In Wien kam ich perfekt an, um einen kräftigen Regentag für eine Radelpause zu nutzen. Ich hatte Glück und durfte in einem WG-Zimmer ausruhen. Ein Tag lang nichts machen – perfekt. Die letzten Tage hatte ich mir abends immer einen Supermarkt rausgesucht, in dem ich Abendessen kaufen konnte. Dort setzte ich mich dann – mittels Komoot und Google Maps – an die Recherche nach einem geeigneten Platz, an dem ich ungestört meine Hängematte für die Nacht aufspannen konnte. Dieses System funktionierte gut, und ich bekam immer extrem schöne Hängematten-Spots. Nach dem Pausentag in Wien startete ich frisch gestärkt in die Strecke nach Budapest, die ich auf zwei Tage ansetzte. Die Energie, die ich hatte, merkte ich: Ich fuhr 180 km an dem Tag und entschied mich, die Strecke auf der slowakischen Seite der Donau zu fahren. Diese stellte sich als extrem schön heraus. Auch hier hatte ich abends wieder einen wunderschönen Hängemattenplatz zum Sonnenuntergang direkt an der Donau gefunden. Je weiter ich Richtung Budapest kam, desto mehr fragte ich mich, was meine Optionen waren: Weiterfahren Richtung Schwarzes Meer? Oder eine andere Strecke Richtung Mittelmeer? Oder doch wieder zurück nach Hause? Von Freiburg zum Schwarzen Meer liegt Budapest ungefähr in der Mitte. Ich merkte, dass es schwieriger werden würde, mit den Öffis zurückzukommen, wenn ich weiterfuhr und zwischendrin aufhören wollte. Außerdem tat mir mittlerweile der Ellenbogen weh, und ich konnte nicht einschätzen, ob ich mir bei einer Weiterfahrt vielleicht einen Tennisarm oder etwas Ähnliches holen würde. Ich war sehr zufrieden mit der Strecke, und ein Weiterfahren bis zum Schwarzen Meer fühlte sich an, als würde ich das nur noch tun, weil ich es mir mal vorgenommen hatte – nicht, weil ich es wirklich wollte. Vielmehr hatte ich mir den Weg dazwischen vorgenommen: die Art zu reisen auszuprobieren, zu lernen, was ich bei kommenden Reisen besser machen kann, und wie mein Körper und Kopf bei langen Tagen auf dem Sattel mitmachen.
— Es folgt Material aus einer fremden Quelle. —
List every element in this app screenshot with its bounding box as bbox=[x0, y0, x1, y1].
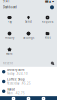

Als Sportler und Outdoorler stand bei meiner Radreise vor allen Dingen das Radeln und die damit verbundenen Erfahrungen im Vordergrund – wie schöne Hängematten-Spots finden – und weniger das Kulturelle links und rechts von meinem Weg. Wobei ich das auch nicht ganz weggelassen habe. Aber für das Kulturelle gibt es wieder andere Reisen, bei denen der Fokus anders gelegt wird.
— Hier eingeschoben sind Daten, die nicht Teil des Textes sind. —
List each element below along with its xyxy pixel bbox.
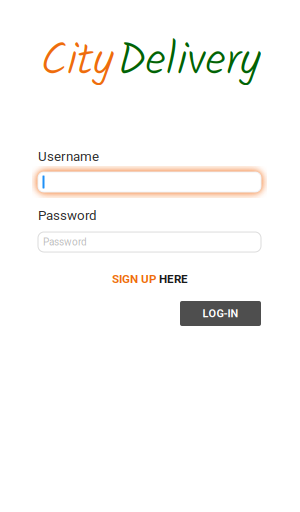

Ich weiß jetzt, dass es wichtig war, einfach loszufahren – mit meinem Fahrrad, auch wenn das kein neues Gravel-Bike ist. Aber ich weiß auch, dass es mit einem neuen Gravelbike in manchen Situationen bestimmt einfacher gewesen wäre. Einen großen Respekt habe ich auf jeden Fall vor allen, die sich diese extremen Strecken bei den Ultras vornehmen. Um da hinzukommen, muss ich wohl noch etwas trainieren und das Radfahren auch stärker in meinen Alltag einbauen. Für mich steht aber fest, dass das nicht meine letzte Tour auf dem Rad war. Ich möchte immer noch einen selbstunterstützten Ultra ausprobieren. Eventuell werde ich auch einen Freund begleiten, der Amerika einmal mit dem Rad durchqueren und dabei jeden höchsten Berg jedes Landes besteigen möchte. Aber auch hierfür ist noch einiges an Training und Planung notwendig, bis es zur Umsetzung kommt.